The dominance of the supermarket sector in Australia by Coles and Woolworths is reflected by a pretty good showing worldwide, with both retailers achieving a top 20 ranking for the revenue they pulled in in 2011, a recent report from Deloitte reveals.
Woolies and Coles (including the rest of the Wesfarmers conglomerate) are the 17th and 18th largest retailers in the world out of the 250 analysed, according Deloitte's “Global Powers of Retailing” report. That’s no mean feat considering that the size of Australia’s population is dwarfed by many other countries included in the analysis. And in case you were looking for more evidence of the duopoly’s ever- increasing stranglehold on the Australian market, consider this statistic: between 2006 and 2011, Westfarmers was the fastest-growing retailer in the world.
US-based Walmart easily tops the list with annual sales of about $US447bn (the second biggest, Carrefour, brings in about one-fourth of that), but the report points out that retailers of “fast moving consumer goods” like Walmart make about 23% per cent of their revenue in other countries. Woolies and Coles currently make over $50bn each annually in Australia alone.
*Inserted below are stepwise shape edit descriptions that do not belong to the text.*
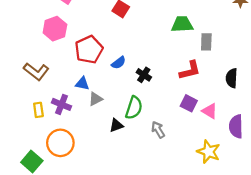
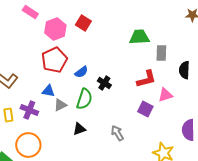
pink hexagon: (55, 29) -> (55, 29), moved
black semicircle: (232, 78) -> (184, 70), moved
green semicircle: (134, 108) -> (84, 99), moved
pink triangle: (210, 111) -> (165, 95), moved, turned -49

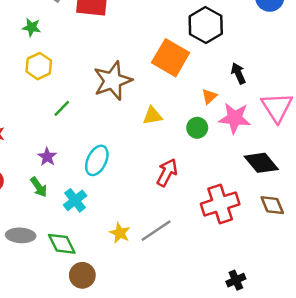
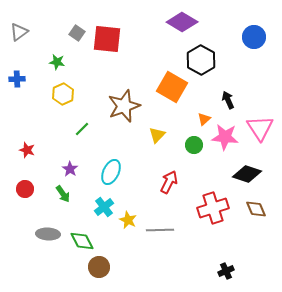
yellow triangle: (152, 116) -> (157, 135), turned -36
black diamond: (261, 163) -> (247, 174), turned -32
cyan cross: (75, 200) -> (104, 207), moved
gray line: (156, 231) -> (160, 230), turned 32
yellow star: (120, 233) -> (128, 220), moved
The report offers one bit of predictive analysis that has yet to emerge in any significant way in the Australian supermarket sector: “New competitors are disrupting the market and capturing valuable market share through innovative business models”.
On the other hand, one trend highlighted by Deloitte has emerged with a vengeance: “Many companies are now seeking to become vertically integrated by controlling the whole supply chain.”